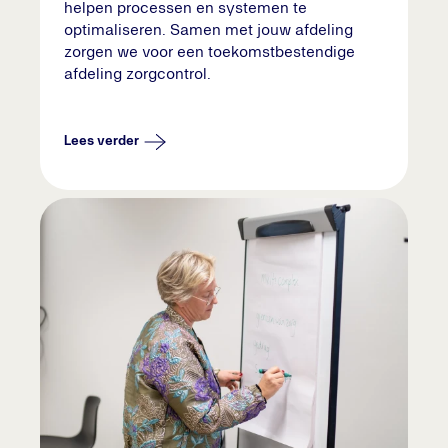
helpen processen en systemen te
optimaliseren. Samen met jouw afdeling
zorgen we voor een toekomstbestendige
afdeling zorgcontrol.
Lees verder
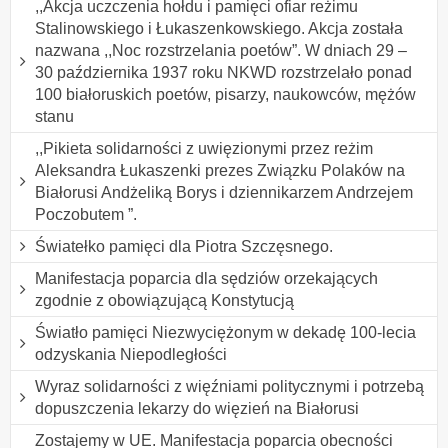
,,Akcja uczczenia hołdu i pamięci ofiar reżimu
Stalinowskiego i Łukaszenkowskiego. Akcja została
nazwana ,,Noc rozstrzelania poetów”. W dniach 29 –
30 października 1937 roku NKWD rozstrzelało ponad
100 białoruskich poetów, pisarzy, naukowców, mężów
stanu
,,Pikieta solidarności z uwięzionymi przez reżim
Aleksandra Łukaszenki prezes Związku Polaków na
Białorusi Andżeliką Borys i dziennikarzem Andrzejem
Poczobutem ”.
Światełko pamięci dla Piotra Szczęsnego.
Manifestacja poparcia dla sędziów orzekających
zgodnie z obowiązującą Konstytucją
Światło pamięci Niezwyciężonym w dekadę 100-lecia
odzyskania Niepodległości
Wyraz solidarności z więźniami politycznymi i potrzebą
dopuszczenia lekarzy do więzień na Białorusi
Zostajemy w UE. Manifestacja poparcia obecności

# The task
Each entry is to be returned as it stands, and each picture is to be left out.

# Task solution
helpen processen en systemen te
optimaliseren. Samen met jouw afdeling
zorgen we voor een toekomstbestendige
afdeling zorgcontrol.
Lees verder
,,Akcja uczczenia hołdu i pamięci ofiar reżimu
Stalinowskiego i Łukaszenkowskiego. Akcja została
nazwana ,,Noc rozstrzelania poetów”. W dniach 29 –
30 października 1937 roku NKWD rozstrzelało ponad
100 białoruskich poetów, pisarzy, naukowców, mężów
stanu
,,Pikieta solidarności z uwięzionymi przez reżim
Aleksandra Łukaszenki prezes Związku Polaków na
Białorusi Andżeliką Borys i dziennikarzem Andrzejem
Poczobutem ”.
Światełko pamięci dla Piotra Szczęsnego.
Manifestacja poparcia dla sędziów orzekających
zgodnie z obowiązującą Konstytucją
Światło pamięci Niezwyciężonym w dekadę 100-lecia
odzyskania Niepodległości
Wyraz solidarności z więźniami politycznymi i potrzebą
dopuszczenia lekarzy do więzień na Białorusi
Zostajemy w UE. Manifestacja poparcia obecności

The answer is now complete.